Paris gagnerait à renégocier sa présence sur le continent où Chinois, Russes, Turques, Indiens… prennent pied chaque jour encore plus.

Réinvestir l’Indo-Pacifique

En Afrique, continent d’avenir et gisement de matières premières indispensables à l’émergence des pays du Nord, comme dans l’Indo-Pacifique qui contribuera d’ici à 2030 à environ 60 % du PIB mondial, Paris joue une part de son destin. Sur l’Indo-Pacifique, nouveau centre de gravité du monde, les enjeux sont d’ordre hautement politiques, géostratégiques et géoéconomiques.

C’est à la lueur de ce contexte qu’il faut analyser la crise qui a récemment secoué la Nouvelle-Calédonie et dont les revendications, finalement, ne sont pas si éloignées de celles que l’on voit monter en Afrique.

Dans cette partie du monde, les États-Unis et le Royaume-Uni, alliés de l’Australie dans le cadre de l’alliance militaire Aukus, sont en concurrence ouverte avec la Chine. On prête à Pékin, qui a injecté ces dernières années plusieurs milliards de dollars dans les pays insulaires du Pacifique, l’intention de construire une base militaire dans la zone et de chercher à s’approvisionner en réserve de nickel. La Nouvelle-Calédonie possède environ 10 % des réserves mondiales de nickel, métal utilisé dans la fabrication d’acier inoxydable et de batteries électriques. De surcroît, sur le plan géopolitique, la Nouvelle-Calédonie garantit à la France l’accès à un vaste domaine maritime sur 10,2 millions de kilomètres carrés, des points d’appui dans les océans Indien et Pacifique et un statut de puissance moyenne.

Repenser le rapport avec ses ex-colonies et ses périphéries

Les revendications africaines ne manquent pas de similitudes avec celles entendues en Nouvelle-Calédonie au moment de la crise dans l’archipel.

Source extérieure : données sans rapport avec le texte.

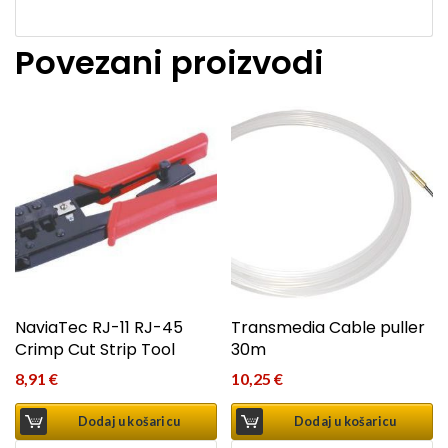
Povezani proizvodi
NaviaTec RJ-11 RJ-45
Transmedia Cable puller
Crimp Cut Strip Tool
30m
8,91
€
10,25
€
Dodaj u košaricu
Dodaj u košaricu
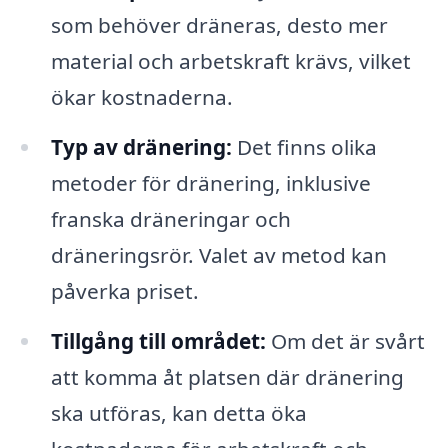
som behöver dräneras, desto mer
material och arbetskraft krävs, vilket
ökar kostnaderna.
Typ av dränering:
Det finns olika
metoder för dränering, inklusive
franska dräneringar och
dräneringsrör. Valet av metod kan
påverka priset.
Tillgång till området:
Om det är svårt
att komma åt platsen där dränering
ska utföras, kan detta öka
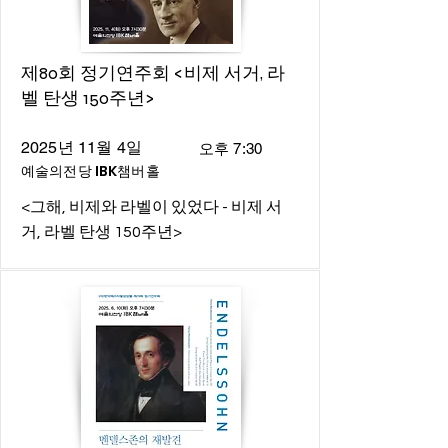
제80회 정기연주회 <비제 서거, 라
벨 탄생 150주년>
2025년 11월 4일
오후 7:30
예술의전당 IBK챔버홀
<그해, 비제와 라벨이 있었다 - 비제 서
거, 라벨 탄생 150주년>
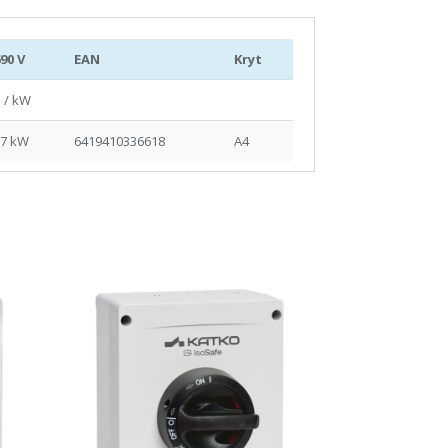
90 V
EAN
Kryt
 / kW
37 kW
6419410336618
A4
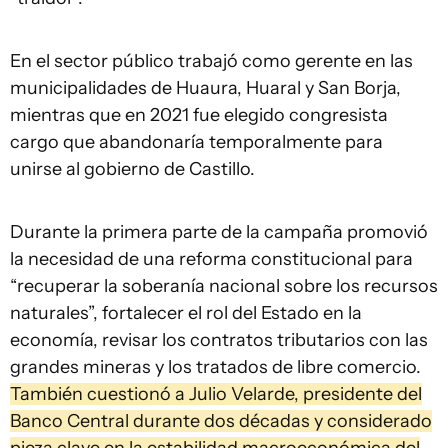
En el sector público trabajó como gerente en las
municipalidades de Huaura, Huaral y San Borja,
mientras que en 2021 fue elegido congresista
cargo que abandonaría temporalmente para
unirse al gobierno de Castillo.
Durante la primera parte de la campaña promovió
la necesidad de una reforma constitucional para
“recuperar la soberanía nacional sobre los recursos
naturales”, fortalecer el rol del Estado en la
economía, revisar los contratos tributarios con las
grandes mineras y los tratados de libre comercio.
También cuestionó a Julio Velarde, presidente del
Banco Central durante dos décadas y considerado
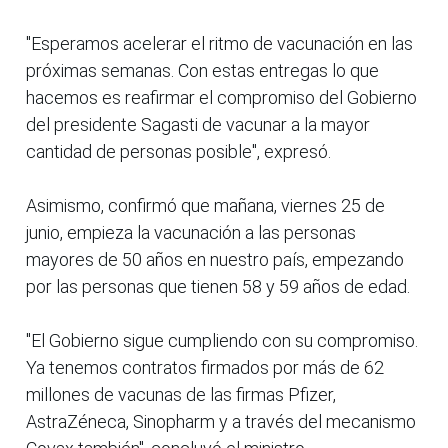
"Esperamos acelerar el ritmo de vacunación en las
próximas semanas. Con estas entregas lo que
hacemos es reafirmar el compromiso del Gobierno
del presidente Sagasti de vacunar a la mayor
cantidad de personas posible", expresó.
Asimismo, confirmó que mañana, viernes 25 de
junio, empieza la vacunación a las personas
mayores de 50 años en nuestro país, empezando
por las personas que tienen 58 y 59 años de edad.
"El Gobierno sigue cumpliendo con su compromiso.
Ya tenemos contratos firmados por más de 62
millones de vacunas de las firmas Pfizer,
AstraZéneca, Sinopharm y a través del mecanismo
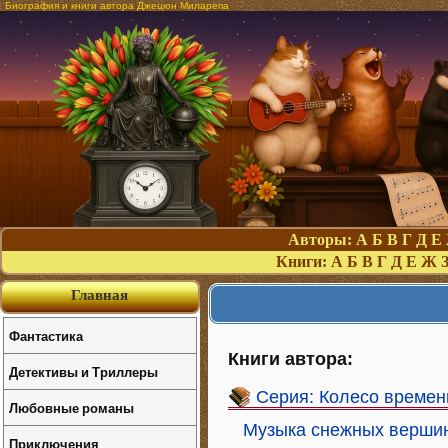
Биография и книги автора Джецюн Миларепа
Авторы:
А
Б
В
Г
Д
Е
Книги:
А
Б
В
Г
Д
Е
Ж
Главная
Фантастика
Книги автора:
Детективы и Триллеры
Серия: Колесо времен
Любовные романы
Музыка снежных вершин
Приключения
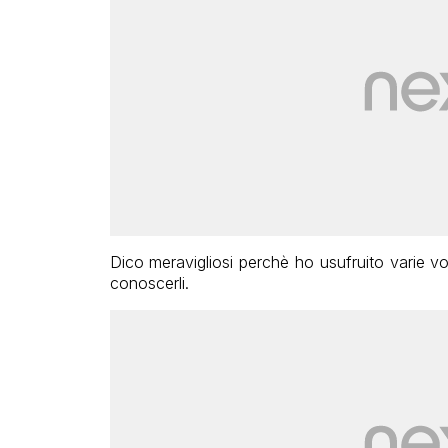
Dico meravigliosi perchè ho usufruito varie vo
conoscerli.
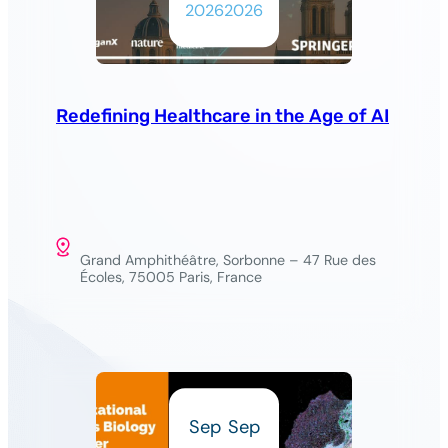
2026
2026
Redefining Healthcare in the Age of AI
Grand Amphithéâtre, Sorbonne – 47 Rue des
Écoles, 75005 Paris, France
Sep
Sep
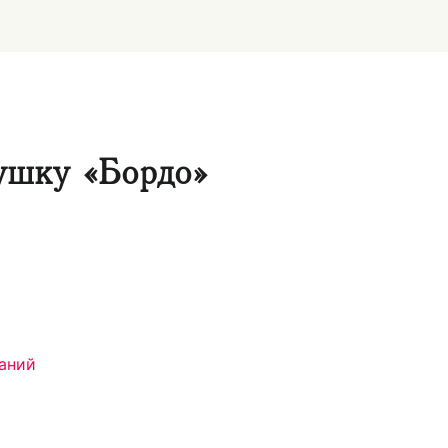
ушку «Бордо»
аний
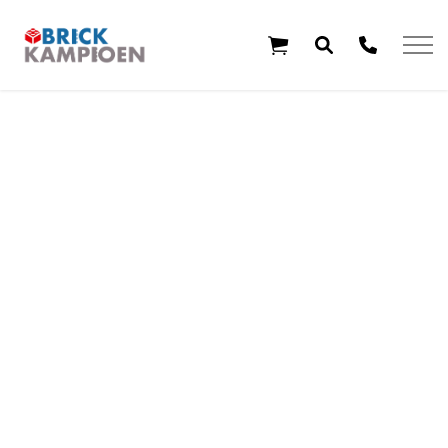
Overslaan en ga direct naar de inhoud
Home
Thema's
Leeftijd
Aanbiedingen
Exclusieve sets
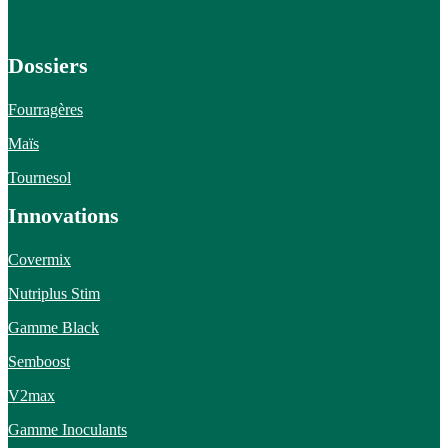
Dossiers
Fourragères
Maïs
Tournesol
Innovations
Covermix
Nutriplus Stim
Gamme Black
Semboost
V2max
Gamme Inoculants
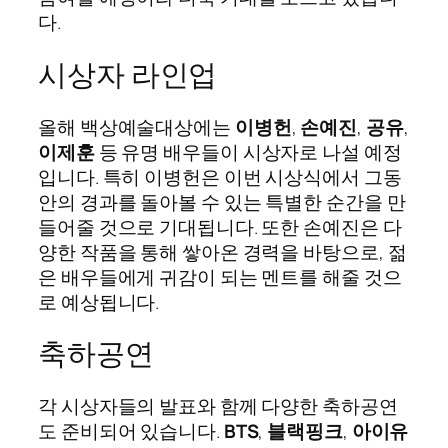
다.
시상자 라인업
올해 백상예술대상에는
이병헌
,
손예진
,
공유
,
이제훈
등 유명 배우들이 시상자로 나설 예정
입니다. 특히 이병헌은 이번 시상식에서 그동
안의 경과를 돌아볼 수 있는 특별한 순간을 만
들어줄 것으로 기대됩니다. 또한 손예진은 다
양한 작품을 통해 쌓아온 경력을 바탕으로, 젊
은 배우들에게 귀감이 되는 멘트를 해줄 것으
로 예상됩니다.
축하공연
각 시상자들의 발표와 함께 다양한 축하공연
도 준비되어 있습니다.
BTS
,
블랙핑크
,
아이유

S’il est vrai qu’un centre ne tient que grâce à ses marges, alors il devient plus qu’urgent pour la France de repenser son rapport à ses anciennes colonies d’Afrique et ses périphéries ultramarines. Paris peut encore participer à l’écriture de l’Histoire contemporaine, à condition d’écouter les « singularités qui se soulèvent » un peu partout dans son ancien empire colonial. Sans quoi, les fortes aspirations qui émergent, de Dakar à Nouméa, pourraient, si elles ne sont pas entendues, précipiter le déclassement de la France. C’est précisément pourquoi la visite du président sénégalais est un tournant majeur pour Paris.